Belki de Lou’yu tanıyana kadar öyleydi.

Owens şu gözlemde bulunuyor: “Lou, Will’in o güne dek tanıdığı tüm kızlardan daha farklı. Şimdiye kadarki kız arkadaşları, meslektaşları hep güzel, üst tabakadan ve ayrıcalıklı olmuş; oysa Lou girişken, canlı ve eksantrik. Daha önce öyle birini hiç tanımamış.”

Claflin ise şunları ekliyor: “Lou ona aklından geçeni söyleyen tek insan. Will’le tartışacak kişi olmaya istekli; ve bence Will onun dürüstlüğünü takdir ediyor ve buna hayranlık duyuyor. Lou, Will’i değiştiriyor. Onun gözlerini açıyor ve dünyayı yeni bir şekilde görmesini sağlıyor. Aynı şekilde, Will de onun dünyaya ve yaşadıkları küçük kasabanın dışındaki yaşamın neler sunduğuna bakabilmesini sağlıyor. Onun kanatlarını açıp uzaklara uçmasını istiyor.”

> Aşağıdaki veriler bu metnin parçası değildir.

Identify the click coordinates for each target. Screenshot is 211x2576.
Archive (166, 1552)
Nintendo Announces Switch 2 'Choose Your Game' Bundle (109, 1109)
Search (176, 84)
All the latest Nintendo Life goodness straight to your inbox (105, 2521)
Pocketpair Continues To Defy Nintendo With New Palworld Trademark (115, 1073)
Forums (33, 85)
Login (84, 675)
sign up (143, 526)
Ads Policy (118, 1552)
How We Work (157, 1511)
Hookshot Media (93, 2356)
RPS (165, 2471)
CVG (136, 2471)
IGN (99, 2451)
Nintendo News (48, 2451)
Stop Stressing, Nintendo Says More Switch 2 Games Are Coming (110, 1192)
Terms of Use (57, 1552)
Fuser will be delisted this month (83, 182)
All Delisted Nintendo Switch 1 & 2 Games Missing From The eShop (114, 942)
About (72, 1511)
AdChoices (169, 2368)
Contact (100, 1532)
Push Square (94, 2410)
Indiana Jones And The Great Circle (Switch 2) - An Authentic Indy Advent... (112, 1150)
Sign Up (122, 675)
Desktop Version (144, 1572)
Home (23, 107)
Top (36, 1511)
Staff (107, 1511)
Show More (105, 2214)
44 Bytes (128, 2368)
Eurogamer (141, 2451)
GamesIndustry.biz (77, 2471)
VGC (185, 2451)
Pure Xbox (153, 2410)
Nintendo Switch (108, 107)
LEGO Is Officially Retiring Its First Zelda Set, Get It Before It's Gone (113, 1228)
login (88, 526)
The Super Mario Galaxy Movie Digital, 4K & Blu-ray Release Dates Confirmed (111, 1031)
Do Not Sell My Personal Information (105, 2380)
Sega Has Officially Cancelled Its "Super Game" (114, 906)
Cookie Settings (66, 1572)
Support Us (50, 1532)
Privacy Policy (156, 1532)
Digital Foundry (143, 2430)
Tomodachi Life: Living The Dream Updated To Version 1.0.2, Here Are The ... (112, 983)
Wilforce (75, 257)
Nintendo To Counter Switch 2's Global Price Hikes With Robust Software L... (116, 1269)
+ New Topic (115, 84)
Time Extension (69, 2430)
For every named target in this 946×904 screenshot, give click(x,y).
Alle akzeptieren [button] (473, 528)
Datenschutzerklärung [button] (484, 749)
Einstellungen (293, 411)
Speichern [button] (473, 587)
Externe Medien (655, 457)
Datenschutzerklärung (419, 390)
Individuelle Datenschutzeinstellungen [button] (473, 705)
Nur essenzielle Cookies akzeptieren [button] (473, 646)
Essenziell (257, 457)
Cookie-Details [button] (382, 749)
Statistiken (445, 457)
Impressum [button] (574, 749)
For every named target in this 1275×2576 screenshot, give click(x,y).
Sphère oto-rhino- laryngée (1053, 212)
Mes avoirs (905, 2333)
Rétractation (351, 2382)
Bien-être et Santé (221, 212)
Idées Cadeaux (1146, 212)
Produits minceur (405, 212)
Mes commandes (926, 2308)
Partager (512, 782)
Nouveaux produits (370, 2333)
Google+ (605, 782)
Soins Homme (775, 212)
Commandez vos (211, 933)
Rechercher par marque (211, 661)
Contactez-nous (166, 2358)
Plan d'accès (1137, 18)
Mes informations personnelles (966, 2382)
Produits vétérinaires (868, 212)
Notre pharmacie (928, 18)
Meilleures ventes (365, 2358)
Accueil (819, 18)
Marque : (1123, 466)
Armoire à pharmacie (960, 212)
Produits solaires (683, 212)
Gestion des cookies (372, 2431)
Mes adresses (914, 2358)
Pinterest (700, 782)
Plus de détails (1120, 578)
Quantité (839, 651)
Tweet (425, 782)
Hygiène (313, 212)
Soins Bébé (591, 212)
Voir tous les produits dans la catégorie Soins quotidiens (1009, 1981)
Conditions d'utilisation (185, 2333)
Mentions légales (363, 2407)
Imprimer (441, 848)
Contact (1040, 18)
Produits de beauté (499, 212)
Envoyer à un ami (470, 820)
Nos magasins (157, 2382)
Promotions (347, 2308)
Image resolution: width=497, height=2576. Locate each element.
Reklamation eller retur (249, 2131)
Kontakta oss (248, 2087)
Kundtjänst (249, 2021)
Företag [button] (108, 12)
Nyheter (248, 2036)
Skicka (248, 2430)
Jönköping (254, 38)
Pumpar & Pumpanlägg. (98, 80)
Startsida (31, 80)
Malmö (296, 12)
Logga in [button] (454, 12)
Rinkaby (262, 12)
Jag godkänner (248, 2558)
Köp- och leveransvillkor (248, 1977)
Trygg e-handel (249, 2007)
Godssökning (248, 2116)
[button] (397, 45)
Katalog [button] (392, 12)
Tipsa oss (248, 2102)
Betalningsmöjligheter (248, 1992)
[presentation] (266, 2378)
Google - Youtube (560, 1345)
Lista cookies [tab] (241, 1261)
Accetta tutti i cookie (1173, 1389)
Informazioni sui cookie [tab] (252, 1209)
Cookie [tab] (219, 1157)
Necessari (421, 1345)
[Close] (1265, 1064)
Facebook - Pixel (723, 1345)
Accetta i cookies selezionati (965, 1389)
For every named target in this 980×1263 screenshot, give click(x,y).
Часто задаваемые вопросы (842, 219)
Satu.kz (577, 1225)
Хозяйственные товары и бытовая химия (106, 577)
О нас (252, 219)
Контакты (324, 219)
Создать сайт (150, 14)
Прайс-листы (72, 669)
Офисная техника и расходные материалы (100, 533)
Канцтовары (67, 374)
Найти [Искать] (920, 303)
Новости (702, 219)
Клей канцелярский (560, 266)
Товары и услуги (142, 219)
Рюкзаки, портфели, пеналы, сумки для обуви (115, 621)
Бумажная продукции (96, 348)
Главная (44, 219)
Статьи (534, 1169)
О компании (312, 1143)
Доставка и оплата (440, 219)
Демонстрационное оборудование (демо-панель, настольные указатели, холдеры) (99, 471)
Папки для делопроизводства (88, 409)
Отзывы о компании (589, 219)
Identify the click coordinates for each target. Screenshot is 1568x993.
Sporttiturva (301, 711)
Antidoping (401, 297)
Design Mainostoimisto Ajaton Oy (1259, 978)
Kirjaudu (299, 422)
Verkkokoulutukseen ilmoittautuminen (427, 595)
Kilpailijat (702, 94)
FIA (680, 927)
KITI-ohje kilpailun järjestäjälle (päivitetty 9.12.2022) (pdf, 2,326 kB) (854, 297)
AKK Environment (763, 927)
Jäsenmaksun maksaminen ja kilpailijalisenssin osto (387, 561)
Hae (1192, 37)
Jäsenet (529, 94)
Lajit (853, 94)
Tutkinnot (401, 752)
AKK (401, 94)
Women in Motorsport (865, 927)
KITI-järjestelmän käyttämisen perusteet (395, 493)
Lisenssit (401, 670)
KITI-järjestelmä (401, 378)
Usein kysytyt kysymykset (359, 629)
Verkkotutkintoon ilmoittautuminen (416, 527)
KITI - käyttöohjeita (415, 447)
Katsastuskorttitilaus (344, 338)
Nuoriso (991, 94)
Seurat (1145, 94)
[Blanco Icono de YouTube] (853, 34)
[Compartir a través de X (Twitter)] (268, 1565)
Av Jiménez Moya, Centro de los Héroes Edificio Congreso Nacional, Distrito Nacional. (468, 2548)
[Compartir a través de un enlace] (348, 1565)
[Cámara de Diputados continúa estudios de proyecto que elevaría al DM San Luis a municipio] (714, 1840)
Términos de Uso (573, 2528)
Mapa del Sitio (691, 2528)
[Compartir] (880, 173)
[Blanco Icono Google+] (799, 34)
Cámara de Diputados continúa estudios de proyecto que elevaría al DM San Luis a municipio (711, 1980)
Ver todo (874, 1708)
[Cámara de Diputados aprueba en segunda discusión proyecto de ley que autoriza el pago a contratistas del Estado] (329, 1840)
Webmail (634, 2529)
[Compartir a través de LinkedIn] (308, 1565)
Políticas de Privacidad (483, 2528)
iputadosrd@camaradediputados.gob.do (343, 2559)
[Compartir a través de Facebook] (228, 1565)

Sharrock, Claflin’in, karakterin çok sayıdaki farklı yönlerini oynama becerisinden övgüyle söz ediyor. “Will pisliğin teki olabiliyor, kaba olabiliyor —bu konuda şüpheye yer yok” diyor gülerek ve ekliyor: “İçten gelen bir sıcaklığa, karizmaya ve kibarlığa sahip birini istedim ki Will’in dönüşümü ikna edici olsun. Sam bunu kolaylıkla başardı.”

Claflin’in Will’e dönüşümü kilo vermesini gerektirdi —söylediğine göre, toplamda “on sekiz kilodan fazla”— çünkü karakterin iki yıldır hareketsiz olması kas kaybı anlamına geliyordu. Fakat, Will her ne kadar bedenini kullanamıyorsa da, zekası her zamanki kadar keskindir.

“Will’in her zamanki kadar iyi çalışan beyin gücüne gerçekten ayak uydurabilmem gerekiyordu; çok parlak bir zekaya sahip. Bunun altında çok hassas bir ruh gizli —ilk başta öyle görünmeyebilse de” diyor Claflin.

Daha tanışır tanışmaz Will’in zeka dolu acı mizahından nasibini alan Lou’ya kesinlikle öyle görünmemiş olsa gerek.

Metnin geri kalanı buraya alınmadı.